Bien sûr, passée la surprise de l’événement, les questions se bousculèrent.

De quoi étais-je mort ? Là, pour l’instant, rien ne m’apparaissait évident.

Alors, qu'est ce qui avait bien pu me tuer ? Je n'avais rien vu, rien senti, rien remarqué. Aucun détail anormal ne m'avait sauté aux yeux. Et puis, au lieu de « Qu’est-ce », si je me demandais « Qui » a bien pu me tuer ? Eh oui ! Serais-je la victime d'un meurtre ? Mais qui donc pouvait m'en vouloir au point de m'assassiner ? Un voleur, peut-être, que j'aurai surpris et dérangé en plein forfait ?

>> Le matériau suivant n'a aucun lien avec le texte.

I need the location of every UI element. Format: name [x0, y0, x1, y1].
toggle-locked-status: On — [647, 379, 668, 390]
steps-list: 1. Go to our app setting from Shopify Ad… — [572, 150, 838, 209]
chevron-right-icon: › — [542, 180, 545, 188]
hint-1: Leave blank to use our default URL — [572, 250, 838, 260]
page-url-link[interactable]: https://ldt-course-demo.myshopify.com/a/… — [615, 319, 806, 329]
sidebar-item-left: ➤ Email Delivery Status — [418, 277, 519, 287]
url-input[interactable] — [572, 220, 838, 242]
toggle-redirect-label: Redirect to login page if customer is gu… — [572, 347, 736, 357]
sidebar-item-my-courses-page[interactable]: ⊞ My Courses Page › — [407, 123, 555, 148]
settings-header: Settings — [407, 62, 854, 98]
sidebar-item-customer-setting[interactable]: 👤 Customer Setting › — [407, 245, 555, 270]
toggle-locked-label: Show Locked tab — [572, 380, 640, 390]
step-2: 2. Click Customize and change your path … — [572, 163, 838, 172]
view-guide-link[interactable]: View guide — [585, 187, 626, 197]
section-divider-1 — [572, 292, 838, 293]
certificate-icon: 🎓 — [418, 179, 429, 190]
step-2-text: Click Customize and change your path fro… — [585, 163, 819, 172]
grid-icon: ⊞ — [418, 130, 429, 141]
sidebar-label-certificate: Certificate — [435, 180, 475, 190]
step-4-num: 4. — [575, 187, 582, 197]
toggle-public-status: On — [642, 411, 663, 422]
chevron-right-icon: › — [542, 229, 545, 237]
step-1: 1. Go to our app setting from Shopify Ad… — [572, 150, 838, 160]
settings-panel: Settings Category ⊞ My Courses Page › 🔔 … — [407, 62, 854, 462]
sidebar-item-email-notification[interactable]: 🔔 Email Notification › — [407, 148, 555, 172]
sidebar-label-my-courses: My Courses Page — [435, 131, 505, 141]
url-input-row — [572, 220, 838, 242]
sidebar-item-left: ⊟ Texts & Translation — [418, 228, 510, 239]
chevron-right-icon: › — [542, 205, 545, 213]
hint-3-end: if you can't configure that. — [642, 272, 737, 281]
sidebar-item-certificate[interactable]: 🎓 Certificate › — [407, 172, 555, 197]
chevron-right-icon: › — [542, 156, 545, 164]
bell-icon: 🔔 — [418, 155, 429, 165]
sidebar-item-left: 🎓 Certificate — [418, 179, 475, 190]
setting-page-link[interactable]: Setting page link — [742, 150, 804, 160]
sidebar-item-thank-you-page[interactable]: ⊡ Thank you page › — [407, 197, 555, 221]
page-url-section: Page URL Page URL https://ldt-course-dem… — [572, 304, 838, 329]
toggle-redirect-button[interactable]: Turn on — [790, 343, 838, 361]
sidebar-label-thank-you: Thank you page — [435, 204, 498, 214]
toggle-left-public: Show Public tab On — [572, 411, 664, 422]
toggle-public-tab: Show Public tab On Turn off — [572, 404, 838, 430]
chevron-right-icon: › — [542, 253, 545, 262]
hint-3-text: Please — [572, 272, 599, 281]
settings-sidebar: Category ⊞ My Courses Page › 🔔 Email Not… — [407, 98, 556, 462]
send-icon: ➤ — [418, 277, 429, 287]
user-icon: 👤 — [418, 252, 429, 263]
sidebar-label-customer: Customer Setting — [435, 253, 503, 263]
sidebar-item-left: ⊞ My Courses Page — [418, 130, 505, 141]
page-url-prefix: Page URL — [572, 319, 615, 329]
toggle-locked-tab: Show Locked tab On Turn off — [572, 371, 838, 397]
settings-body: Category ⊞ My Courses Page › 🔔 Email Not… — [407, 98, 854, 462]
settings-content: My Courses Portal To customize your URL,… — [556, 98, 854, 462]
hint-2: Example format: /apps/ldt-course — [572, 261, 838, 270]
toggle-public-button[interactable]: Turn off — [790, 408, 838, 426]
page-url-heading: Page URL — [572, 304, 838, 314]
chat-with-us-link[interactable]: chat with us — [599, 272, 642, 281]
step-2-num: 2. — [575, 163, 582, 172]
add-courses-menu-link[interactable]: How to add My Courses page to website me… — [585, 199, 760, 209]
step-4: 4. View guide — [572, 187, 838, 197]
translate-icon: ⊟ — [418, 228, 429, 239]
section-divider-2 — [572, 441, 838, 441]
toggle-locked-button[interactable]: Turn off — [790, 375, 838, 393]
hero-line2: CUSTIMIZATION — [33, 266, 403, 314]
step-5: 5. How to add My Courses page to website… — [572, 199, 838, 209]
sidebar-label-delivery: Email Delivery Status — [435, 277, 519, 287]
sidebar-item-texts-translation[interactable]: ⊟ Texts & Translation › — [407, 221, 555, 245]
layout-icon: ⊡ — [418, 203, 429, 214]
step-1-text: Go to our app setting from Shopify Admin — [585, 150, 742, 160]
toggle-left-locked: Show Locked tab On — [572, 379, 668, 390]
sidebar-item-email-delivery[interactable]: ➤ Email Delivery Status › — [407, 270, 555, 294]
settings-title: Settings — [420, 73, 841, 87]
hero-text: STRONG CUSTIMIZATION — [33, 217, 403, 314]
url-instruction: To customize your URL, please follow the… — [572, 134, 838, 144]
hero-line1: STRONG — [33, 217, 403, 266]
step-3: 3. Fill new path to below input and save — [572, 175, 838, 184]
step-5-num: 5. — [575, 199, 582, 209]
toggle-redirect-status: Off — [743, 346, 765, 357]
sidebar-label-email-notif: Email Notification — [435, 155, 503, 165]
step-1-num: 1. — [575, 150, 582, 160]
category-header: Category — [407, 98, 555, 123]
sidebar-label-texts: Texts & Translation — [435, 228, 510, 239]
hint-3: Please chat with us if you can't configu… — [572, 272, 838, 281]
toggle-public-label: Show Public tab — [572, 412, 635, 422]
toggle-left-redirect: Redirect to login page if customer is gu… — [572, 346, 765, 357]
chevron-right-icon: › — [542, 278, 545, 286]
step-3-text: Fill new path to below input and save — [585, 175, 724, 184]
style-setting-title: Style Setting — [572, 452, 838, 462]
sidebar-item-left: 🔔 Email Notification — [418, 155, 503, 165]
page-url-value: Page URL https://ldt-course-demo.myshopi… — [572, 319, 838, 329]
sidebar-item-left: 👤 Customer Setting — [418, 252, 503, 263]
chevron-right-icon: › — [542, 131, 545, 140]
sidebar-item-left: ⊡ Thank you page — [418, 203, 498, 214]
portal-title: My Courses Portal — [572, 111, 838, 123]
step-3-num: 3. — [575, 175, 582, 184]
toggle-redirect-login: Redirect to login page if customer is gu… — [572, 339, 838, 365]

Après un rapide coup d’œil, rien n’avait l’air de manquer. L’écran plat était toujours fièrement accroché au mur. Mon baladeur numérique (l’auteur n’a pas reçu l’autorisation d’en citer la marque) trônait sur le meuble en résidu de bois compressé scandinave, à côté de la liseuse. Ma chaîne hi-fi et l'ordinateur portable, tout ce qui faisait de moi un mec du vingt-et-unième siècle, étaient encore bien là. Mon portefeuille, comme toujours laissé négligemment ouvert sur la table basse - cette habitude me perdra - ne semblait pas avoir bougé. Même mon paquet de clopes était toujours là. De façon générale, le léger bordel de la pièce semblait le même qu’à la fin de la soirée de la veille. Une bouteille de Whiskey - irlandais, vingt ans d’âge, une merveille - presque achevée, quelques verres sales, des bols de miettes et quatre bouteilles de rouge vides, un excellent Merlot par ailleurs, pourtant bradé au supermarché du coin. Eh ! Je ne pourrai pas dire qu’avant d’y passer je ne me serai pas fait un dernier chouette apéro. Même si je ne me souvenais plus très bien de la fin de soirée. Ni des invités, du reste.

Donc, rien n’avait bougé. Ça ne collait pas spécialement avec un vol. Et puis, si j’avais effectivement dérangé un voleur, quelle serait l'arme du crime ?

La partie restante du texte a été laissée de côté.